# Problem to work on:
In your reply, print every line of the listing exactly and omit all images.

# Provided material:
>>>>>
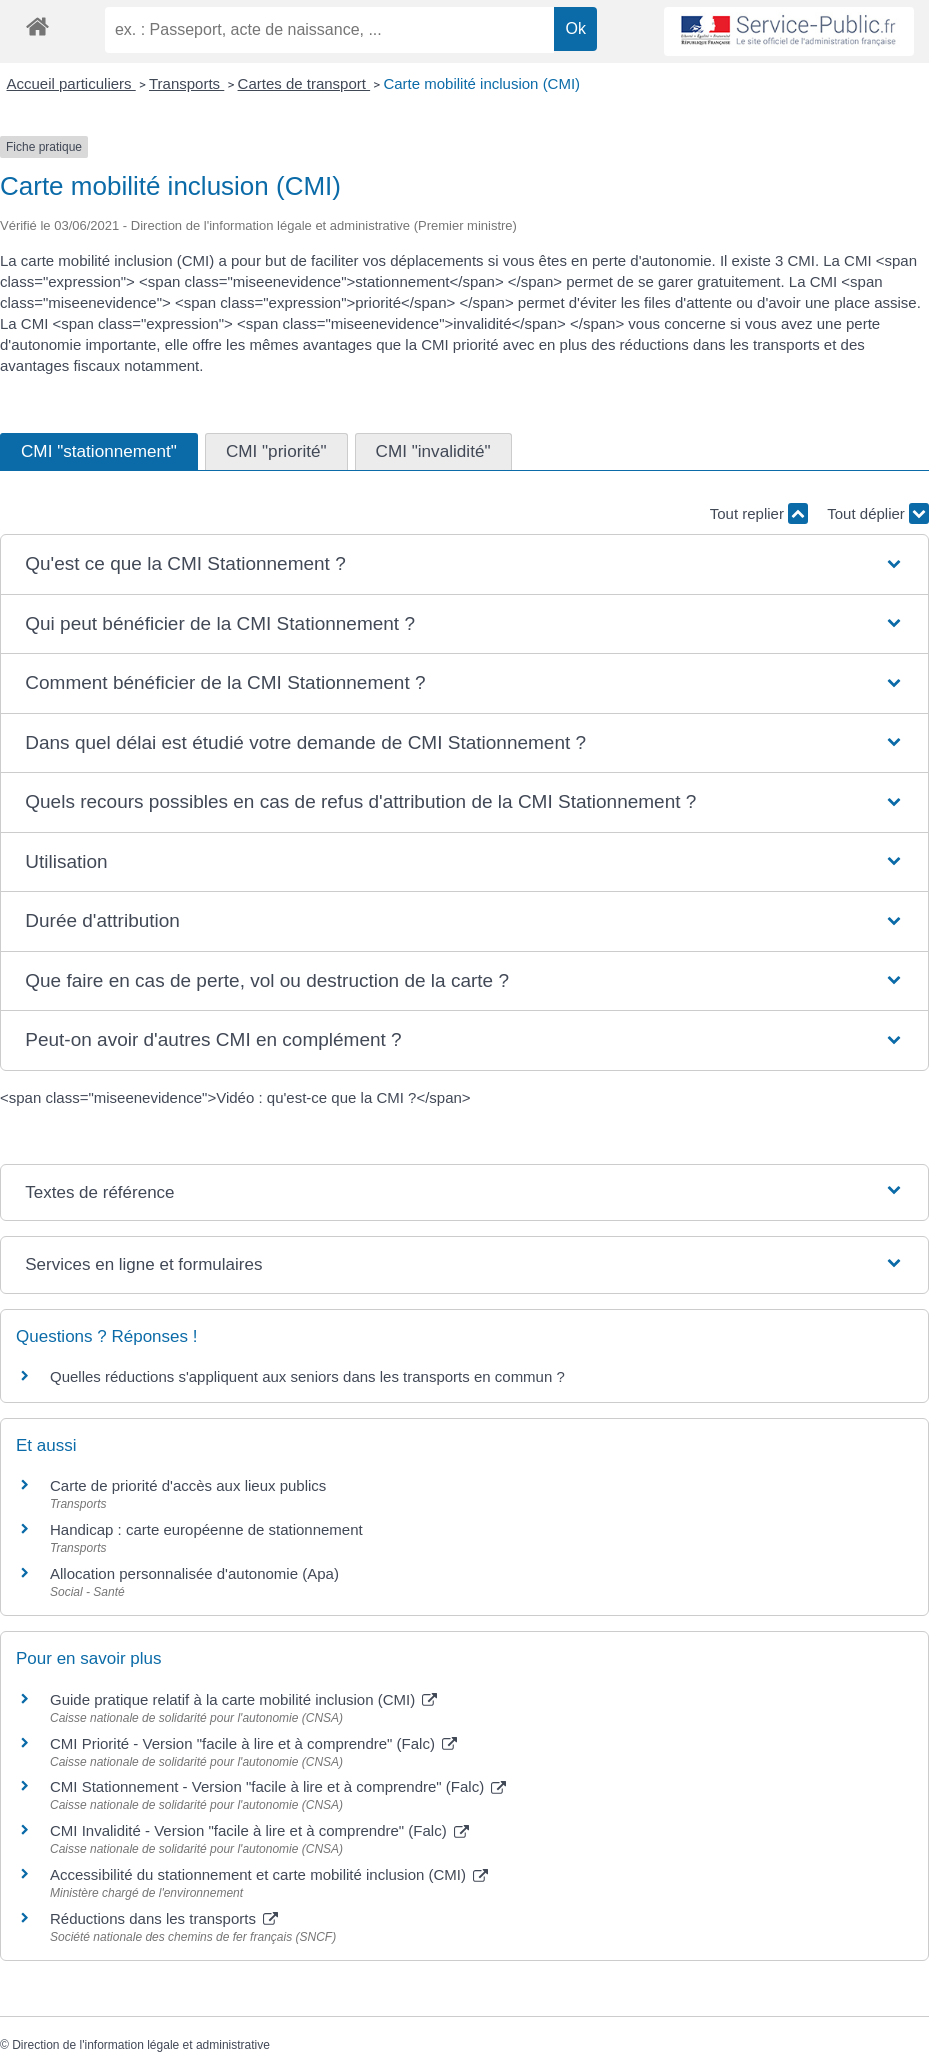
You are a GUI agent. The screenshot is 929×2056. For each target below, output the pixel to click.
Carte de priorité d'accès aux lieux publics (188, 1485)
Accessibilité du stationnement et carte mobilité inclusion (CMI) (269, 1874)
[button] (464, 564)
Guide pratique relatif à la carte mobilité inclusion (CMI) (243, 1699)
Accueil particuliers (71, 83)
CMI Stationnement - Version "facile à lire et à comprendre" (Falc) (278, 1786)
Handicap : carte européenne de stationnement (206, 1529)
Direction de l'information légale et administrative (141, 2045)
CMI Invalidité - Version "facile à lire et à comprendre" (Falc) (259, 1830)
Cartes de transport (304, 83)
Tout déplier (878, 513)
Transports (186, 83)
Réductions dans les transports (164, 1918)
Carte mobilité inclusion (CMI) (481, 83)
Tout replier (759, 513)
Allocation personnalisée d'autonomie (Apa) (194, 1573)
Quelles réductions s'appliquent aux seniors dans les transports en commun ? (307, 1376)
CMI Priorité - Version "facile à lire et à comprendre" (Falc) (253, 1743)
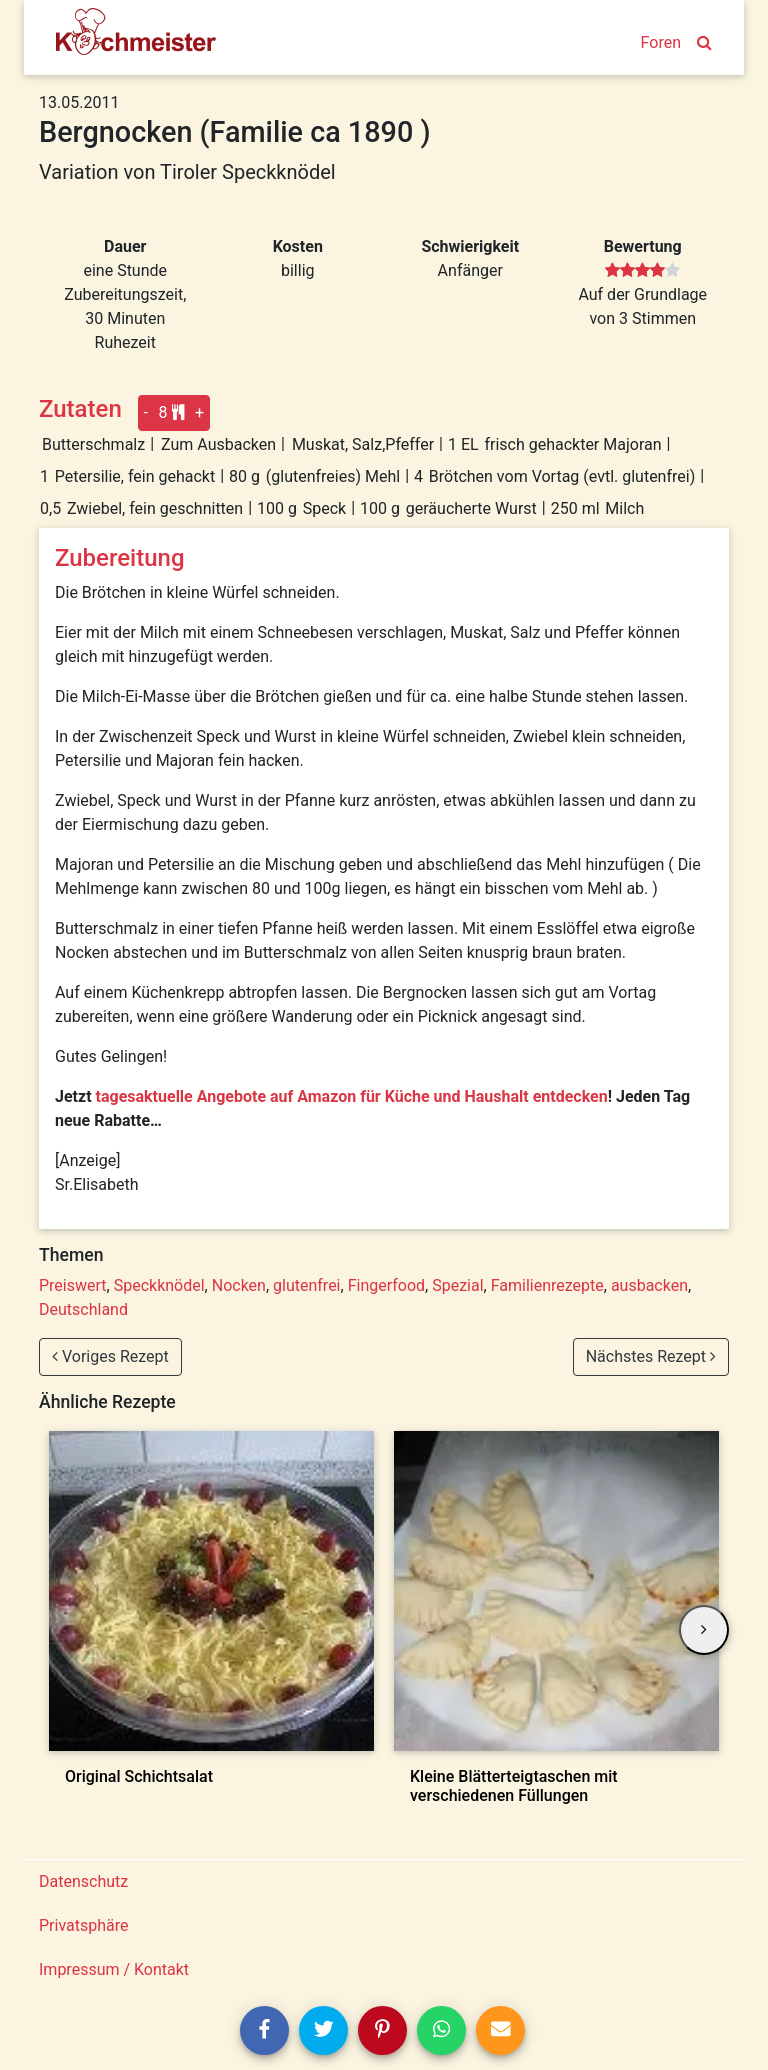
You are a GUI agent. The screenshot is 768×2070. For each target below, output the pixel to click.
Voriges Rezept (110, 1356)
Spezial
<<<<<
# Result of the task:
You are a GUI agent. The screenshot is 929×2056. For each target below, output the pixel to click.
Carte de priorité d'accès aux lieux publics (188, 1485)
Accessibilité du stationnement et carte mobilité inclusion (CMI) (269, 1874)
[button] (464, 564)
Guide pratique relatif à la carte mobilité inclusion (CMI) (243, 1699)
Accueil particuliers (71, 83)
CMI Stationnement - Version "facile à lire et à comprendre" (Falc) (278, 1786)
Handicap : carte européenne de stationnement (206, 1529)
Direction de l'information légale et administrative (141, 2045)
CMI Invalidité - Version "facile à lire et à comprendre" (Falc) (259, 1830)
Cartes de transport (304, 83)
Tout déplier (878, 513)
Transports (186, 83)
Réductions dans les transports (164, 1918)
Carte mobilité inclusion (CMI) (481, 83)
Tout replier (759, 513)
Allocation personnalisée d'autonomie (Apa) (194, 1573)
Quelles réductions s'appliquent aux seniors dans les transports en commun ? (307, 1376)
CMI Priorité - Version "facile à lire et à comprendre" (Falc) (253, 1743)
You are a GUI agent. The screenshot is 768×2070. For each target below, output the pixel to click.
Voriges Rezept (110, 1356)
Spezial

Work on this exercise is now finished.